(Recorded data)
--------------------

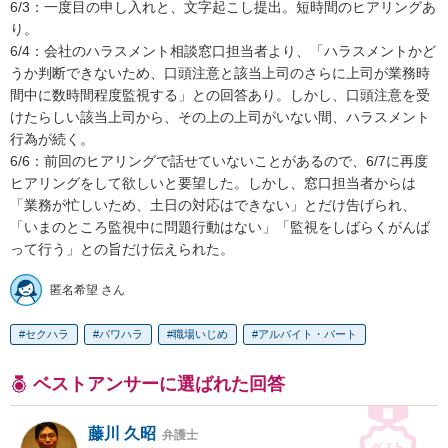
6/3：一度目の申し入れと、文字起こし提出。短時間のヒアリングあ
り。

6/4：会社のハラスメント相談窓口担当者より、「ハラスメントかど
うか判断できないため、口頭注意と該当上司のさらに上司が業務時
間中に数時間程度監視する」との回答あり。しかし、口頭注意を受
けたらしい該当上司から、その上の上司がいない間、ハラスメント
行為が続く。

6/6：前回のヒアリングで話せていないことがあるので、6/7に再度
ヒアリングをして欲しいと要望した。しかし、窓口担当者からは
「業務が忙しいため、土日の対応はできない」とだけ告げられ、
「いまのところ監視中に問題行動はない」「監視をしばらくがんば
って行う」との旨だけ伝えられた。
匿名希望 さん
セクハラ
パワハラ
職場いじめ
アルバイト・パート
ベストアンサーに選ばれた回答
藤川 久昭
弁護士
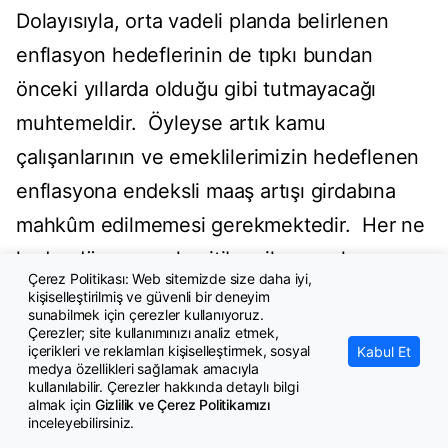
Dolayısıyla, orta vadeli planda belirlenen
enflasyon hedeflerinin de tıpkı bundan
önceki yıllarda olduğu gibi tutmayacağı
muhtemeldir. Öyleyse artık kamu
çalışanlarının ve emeklilerimizin hedeflenen
enflasyona endeksli maaş artışı girdabına
mahkûm edilmemesi gerekmektedir. Her ne
kadar dönem sonları itibarı ile maaşlara
Çerez Politikası: Web sitemizde size daha iyi,
enflasyon farkı eklense de bu ödemenin
kişiselleştirilmiş ve güvenli bir deneyim
sunabilmek için çerezler kullanıyoruz.
geriye dönük olarak yaşanan kayıpları
Çerezler; site kullanımınızı analiz etmek,
içerikleri ve reklamları kişiselleştirmek, sosyal
Kabul Et
karşılamadığı, yalnızca anlık bir enflasyon
medya özellikleri sağlamak amacıyla
kullanılabilir. Çerezler hakkında detaylı bilgi
düzeltmesi olduğu ve dönem içinde
almak için
Gizlilik ve Çerez Politikamızı
inceleyebilirsiniz.
maaşların sürekli eridiği açıktır.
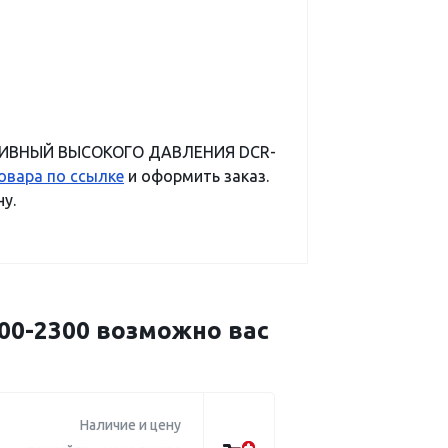
ОПЛИВНЫЙ ВЫСОКОГО ДАВЛЕНИЯ DCR-
овара по ссылке
и оформить заказ.
у.
-2300 возможно вас
Наличие и цену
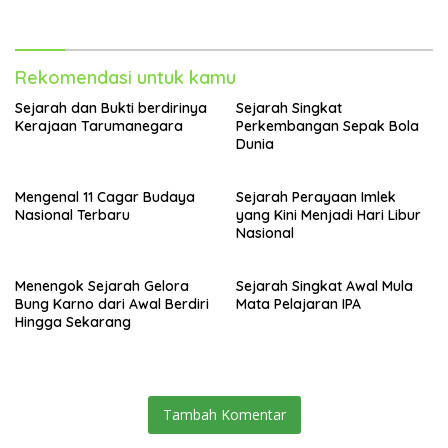
Rekomendasi untuk kamu
Sejarah dan Bukti berdirinya
Sejarah Singkat
Kerajaan Tarumanegara
Perkembangan Sepak Bola
Dunia
Mengenal 11 Cagar Budaya
Sejarah Perayaan Imlek
Nasional Terbaru
yang Kini Menjadi Hari Libur
Nasional
Menengok Sejarah Gelora
Sejarah Singkat Awal Mula
Bung Karno dari Awal Berdiri
Mata Pelajaran IPA
Hingga Sekarang
Tambah Komentar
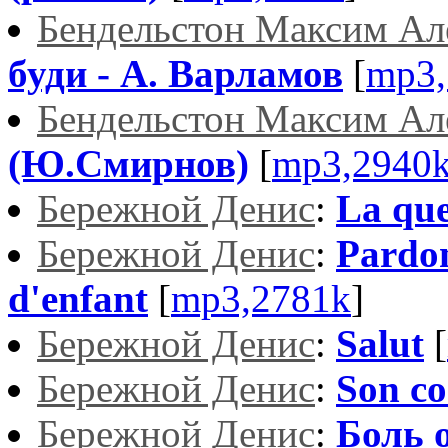
Бендельстон Максим Ал
буди - А. Варламов
[
mp3,
Бендельстон Максим Ал
(Ю.Смирнов)
[
mp3,2940
Бережной Денис
:
La que
Бережной Денис
:
Pardon
d'enfant
[
mp3,2781k
]
Бережной Денис
:
Salut
[
Бережной Денис
:
Son co
Бережной Денис
:
Боль о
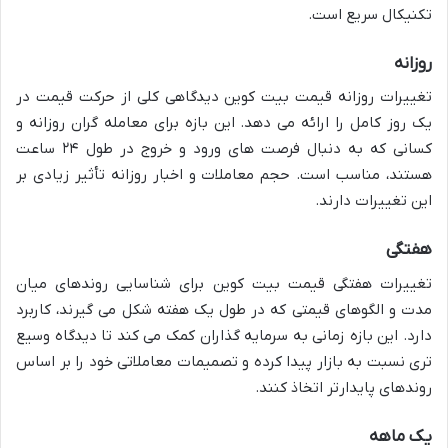
تکنیکال سریع است.
روزانه
تغییرات روزانه قیمت بیت کوین دیدگاهی کلی از حرکت قیمت در
یک روز کامل را ارائه می دهد. این بازه برای معامله گران روزانه و
کسانی که به دنبال فرصت های ورود و خروج در طول ۲۴ ساعت
هستند، مناسب است. حجم معاملات و اخبار روزانه تأثیر زیادی بر
این تغییرات دارند.
هفتگی
تغییرات هفتگی قیمت بیت کوین برای شناسایی روندهای میان
مدت و الگوهای قیمتی که در طول یک هفته شکل می گیرند، کاربرد
دارد. این بازه زمانی به سرمایه گذاران کمک می کند تا دیدگاه وسیع
تری نسبت به بازار پیدا کرده و تصمیمات معاملاتی خود را بر اساس
روندهای پایدارتر اتخاذ کنند.
یک ماهه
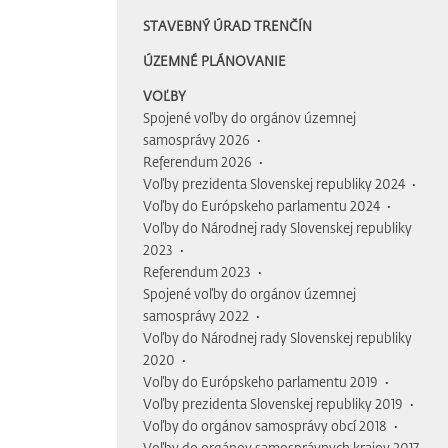
STAVEBNÝ ÚRAD TRENČÍN
ÚZEMNÉ PLÁNOVANIE
VOĽBY
Spojené voľby do orgánov územnej
samosprávy 2026
Referendum 2026
Voľby prezidenta Slovenskej republiky 2024
Voľby do Európskeho parlamentu 2024
Voľby do Národnej rady Slovenskej republiky
2023
Referendum 2023
Spojené voľby do orgánov územnej
samosprávy 2022
Voľby do Národnej rady Slovenskej republiky
2020
Voľby do Európskeho parlamentu 2019
Voľby prezidenta Slovenskej republiky 2019
Voľby do orgánov samosprávy obcí 2018
Voľby do orgánov samosprávnych krajov 2017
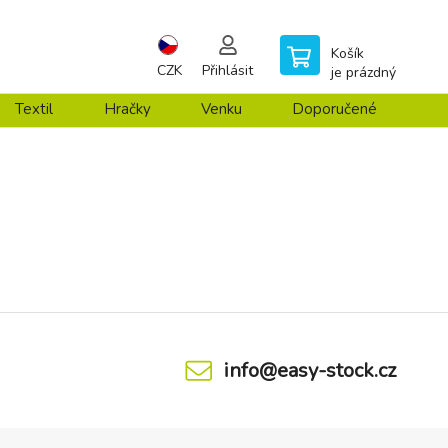
Košík
CZK
Přihlásit
je prázdný
Textil
Hračky
Venku
Doporučené
info@easy-stock.cz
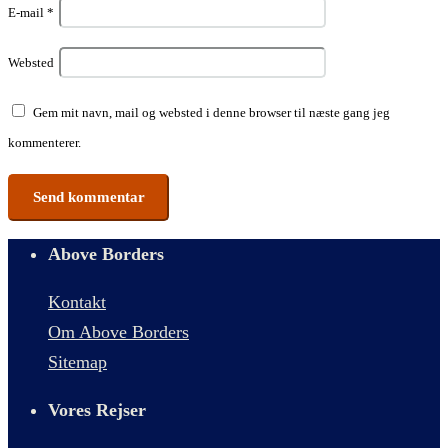
E-mail
*
Websted
Gem mit navn, mail og websted i denne browser til næste gang jeg
kommenterer.
Above Borders
Kontakt
Om Above Borders
Sitemap
Vores Rejser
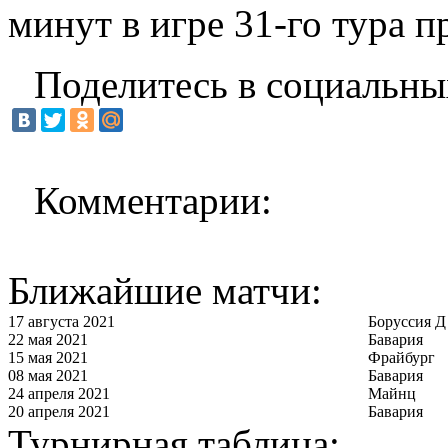
минут в игре 31-го тура п
Поделитесь в социальны
Комментарии:
Ближайшие матчи:
17 августа 2021
Боруссия Д
22 мая 2021
Бавария
15 мая 2021
Фрайбург
08 мая 2021
Бавария
24 апреля 2021
Майнц
20 апреля 2021
Бавария
Турнирная таблица:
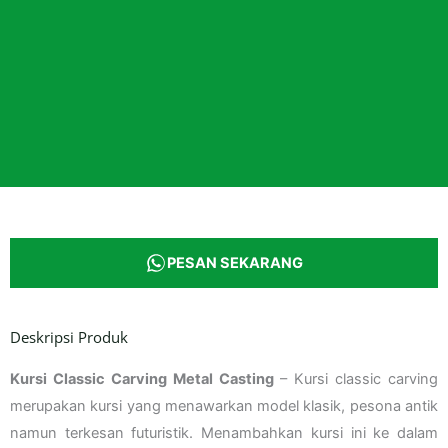
PESAN SEKARANG
Deskripsi Produk
Kursi Classic Carving Metal Casting
– Kursi classic carving
merupakan kursi yang menawarkan model klasik, pesona antik
namun terkesan futuristik. Menambahkan kursi ini ke dalam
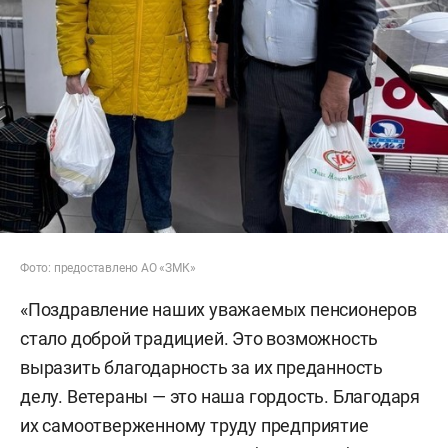
Фото: предоставлено АО «ЗМК»
«Поздравление наших уважаемых пенсионеров
стало доброй традицией. Это возможность
выразить благодарность за их преданность
делу. Ветераны — это наша гордость. Благодаря
их самоотверженному труду предприятие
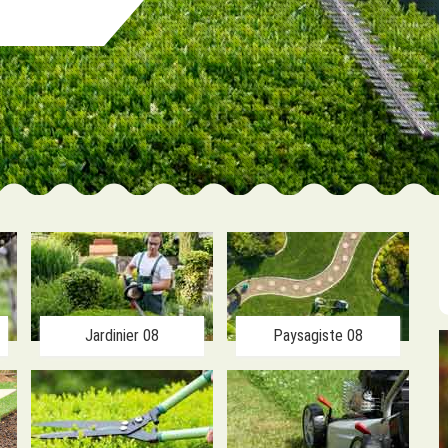
Jardinier 08
Paysagiste 08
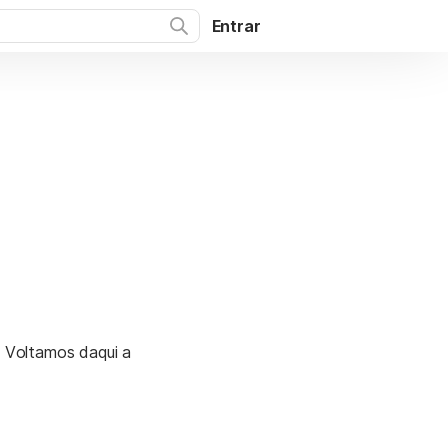
Entrar
. Voltamos daqui a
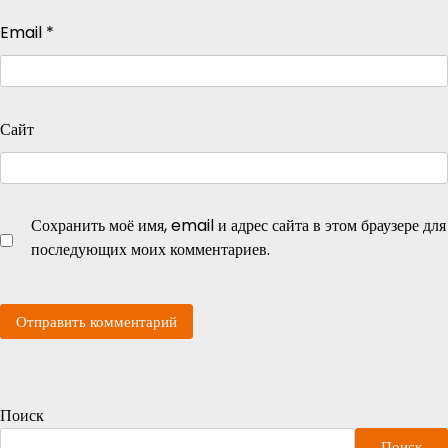
Email
*
Сайт
Сохранить моё имя, email и адрес сайта в этом браузере для
последующих моих комментариев.
Поиск
Поиск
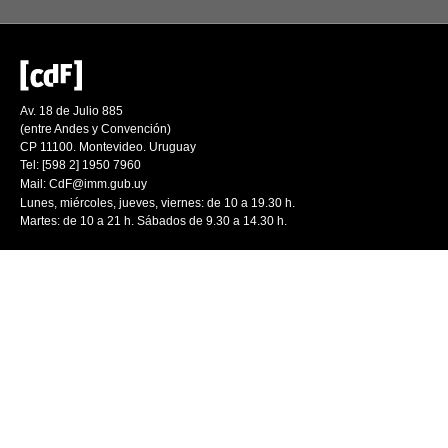
Av. 18 de Julio 885
(entre Andes y Convención)
CP 11100. Montevideo. Uruguay
Tel: [598 2] 1950 7960
Mail:
CdF@imm.gub.uy
Lunes, miércoles, jueves, viernes: de 10 a 19.30 h.
Martes: de 10 a 21 h. Sábados de 9.30 a 14.30 h.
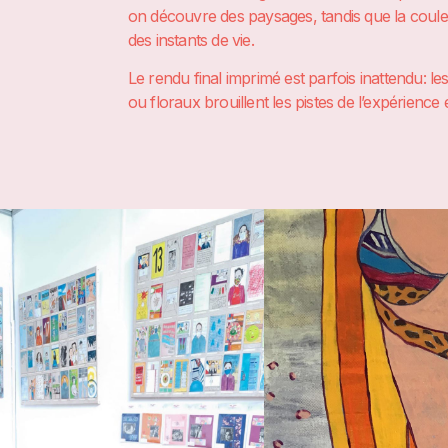
on découvre des paysages, tandis que la couleu
des instants de vie.
Le rendu final imprimé est parfois inattendu: le
ou floraux brouillent les pistes de l’expérience e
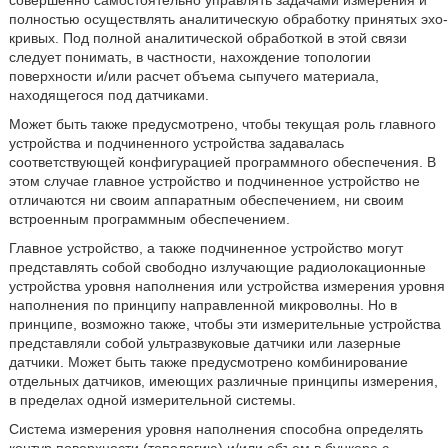
совершенно самостоятельно управлять задачами измерения и
полностью осуществлять аналитическую обработку принятых эхо-
кривых. Под полной аналитической обработкой в этой связи
следует понимать, в частности, нахождение топологии
поверхности и/или расчет объема сыпучего материала,
находящегося под датчиками.
Может быть также предусмотрено, чтобы текущая роль главного
устройства и подчиненного устройства задавалась
соответствующей конфигурацией программного обеспечения. В
этом случае главное устройство и подчиненное устройство не
отличаются ни своим аппаратным обеспечением, ни своим
встроенным программным обеспечением.
Главное устройство, а также подчиненное устройство могут
представлять собой свободно излучающие радиолокационные
устройства уровня наполнения или устройства измерения уровня
наполнения по принципу направленной микроволны. Но в
принципе, возможно также, чтобы эти измерительные устройства
представляли собой ультразвуковые датчики или лазерные
датчики. Может быть также предусмотрено комбинирование
отдельных датчиков, имеющих различные принципы измерения,
в пределах одной измерительной системы.
Система измерения уровня наполнения способна определять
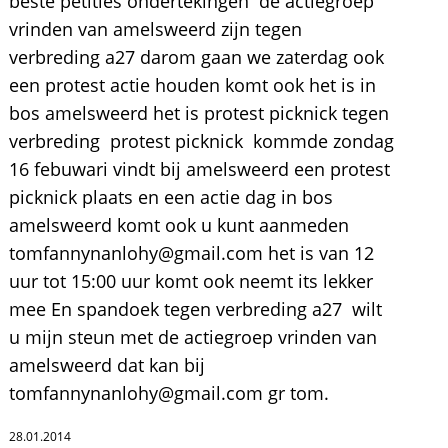
beste petities ondertekingen de actiegroep
vrinden van amelsweerd zijn tegen
verbreding a27 darom gaan we zaterdag ook
een protest actie houden komt ook het is in
bos amelsweerd het is protest picknick tegen
verbreding protest picknick kommde zondag
16 febuwari vindt bij amelsweerd een protest
picknick plaats en een actie dag in bos
amelsweerd komt ook u kunt aanmeden
tomfannynanlohy@gmail.com het is van 12
uur tot 15:00 uur komt ook neemt its lekker
mee En spandoek tegen verbreding a27 wilt
u mijn steun met de actiegroep vrinden van
amelsweerd dat kan bij
tomfannynanlohy@gmail.com gr tom.
28.01.2014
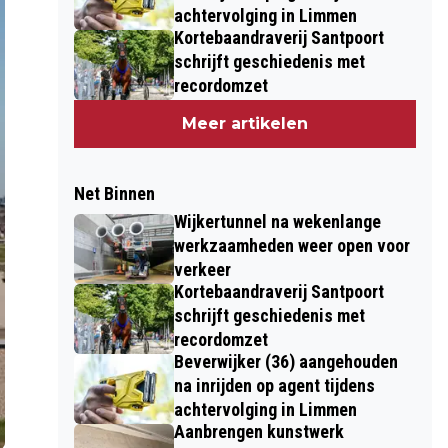
achtervolging in Limmen
Kortebaandraverij Santpoort
schrijft geschiedenis met
recordomzet
Meer artikelen
Net Binnen
Wijkertunnel na wekenlange
werkzaamheden weer open voor
verkeer
Kortebaandraverij Santpoort
schrijft geschiedenis met
recordomzet
Beverwijker (36) aangehouden
na inrijden op agent tijdens
achtervolging in Limmen
Aanbrengen kunstwerk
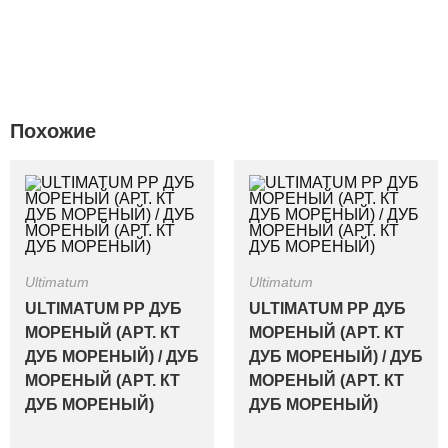
Похожие
Ultimatum
Ultimatum
ULTIMATUM PP ДУБ
ULTIMATUM PP ДУБ
МОРЕНЫЙ (АРТ. КТ
МОРЕНЫЙ (АРТ. КТ
ДУБ МОРЕНЫЙ) / ДУБ
ДУБ МОРЕНЫЙ) / ДУБ
МОРЕНЫЙ (АРТ. КТ
МОРЕНЫЙ (АРТ. КТ
ДУБ МОРЕНЫЙ)
ДУБ МОРЕНЫЙ)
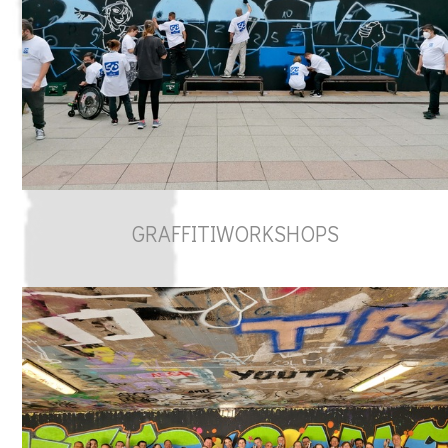
GRAFFITIWORKSHOPS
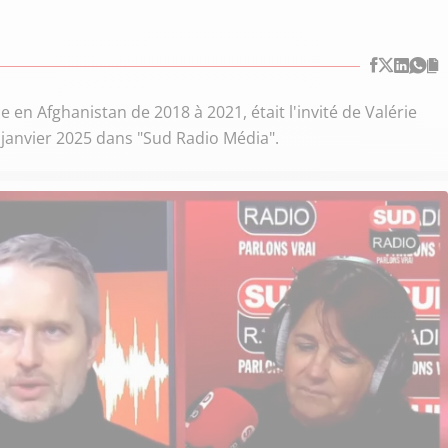
n Afghanistan de 2018 à 2021, était l'invité de Valérie
 janvier 2025 dans "Sud Radio Média".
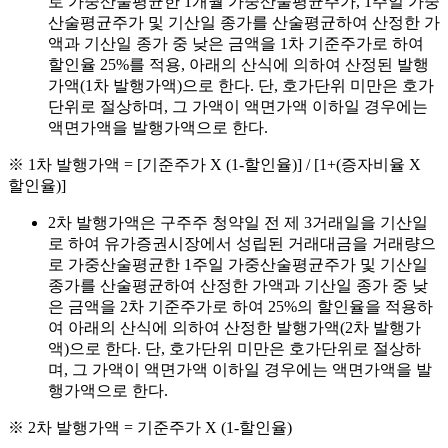
로 가중산술평균한
1
개월 가중산술평균주가
, 1
주일 가중
산술평균주가 및 기산일 종가를 산술평균하여 산정한 가
액과 기산일 종가 중 낮은 금액을
1
차 기준주가로 하여
할인율
25%
를 적용
,
아래의 산식에 의하여 산정된 발행
가액
(1
차 발행가액
)
으로 한다
.
단
,
호가단위 미만은 호가
단위로 절상하며
,
그 가액이 액면가액 이하일 경우에는
액면가액을 발행가액으로 한다
.
※
1
차
발행가액
= [
기준주가
X (1-
할인율
)] / [1+(
증자비율
X
할인율
)]
2
차 발행가액은 구주주 청약일 전 제
3
거래일을 기산일
로 하여 유가증권시장에서 성립된 거래대금을 거래량으
로 가중산술평균한
1
주일 가중산술평균주가 및 기산일
종가를 산술평균하여 산정한 가액과 기산일 종가 중 낮
은 금액을
2
차 기준주가로 하여
25%
의 할인율을 적용하
여 아래의 산식에 의하여 산정한 발행가액
(2
차 발행가
액
)
으로 한다
.
단
,
호가단위 미만은 호가단위로 절상하
며
,
그 가액이 액면가액 이하일 경우에는 액면가액을 발
행가액으로 한다
.
※
2
차
발행가액
=
기준주가
X (1-
할인율
)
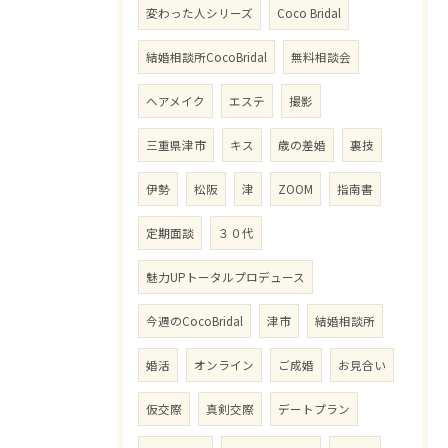
変わった人シリーズ
Coco Bridal
結婚相談所CocoBridal
無料相談会
ヘアメイク
エステ
撮影
三重県津市
キス
歳の差婚
裏技
伊勢
松阪
津
ZOOM
指南書
定期面談
３０代
魅力UPトータルプロデュース
今週のCocoBridal
津市
結婚相談所
婚活
オンライン
ご成婚
お見合い
仮交際
真剣交際
デートプラン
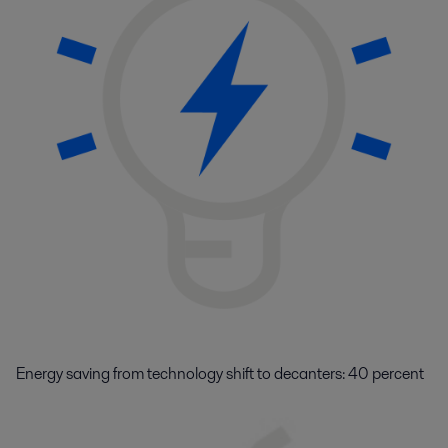
Energy saving from technology shift to decanters: 40 percent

--------------------

## Work to complete
From the records above, output only the lines starting at the one containing "Le rendu final" and ending at the one containing "принципе, возможно также, чтобы", word for word. Pictures stay out.

## Solution to the exercise
Le rendu final imprimé est parfois inattendu: le
ou floraux brouillent les pistes de l’expérience e
совершенно самостоятельно управлять задачами измерения и
полностью осуществлять аналитическую обработку принятых эхо-
кривых. Под полной аналитической обработкой в этой связи
следует понимать, в частности, нахождение топологии
поверхности и/или расчет объема сыпучего материала,
находящегося под датчиками.
Может быть также предусмотрено, чтобы текущая роль главного
устройства и подчиненного устройства задавалась
соответствующей конфигурацией программного обеспечения. В
этом случае главное устройство и подчиненное устройство не
отличаются ни своим аппаратным обеспечением, ни своим
встроенным программным обеспечением.
Главное устройство, а также подчиненное устройство могут
представлять собой свободно излучающие радиолокационные
устройства уровня наполнения или устройства измерения уровня
наполнения по принципу направленной микроволны. Но в
принципе, возможно также, чтобы эти измерительные устройства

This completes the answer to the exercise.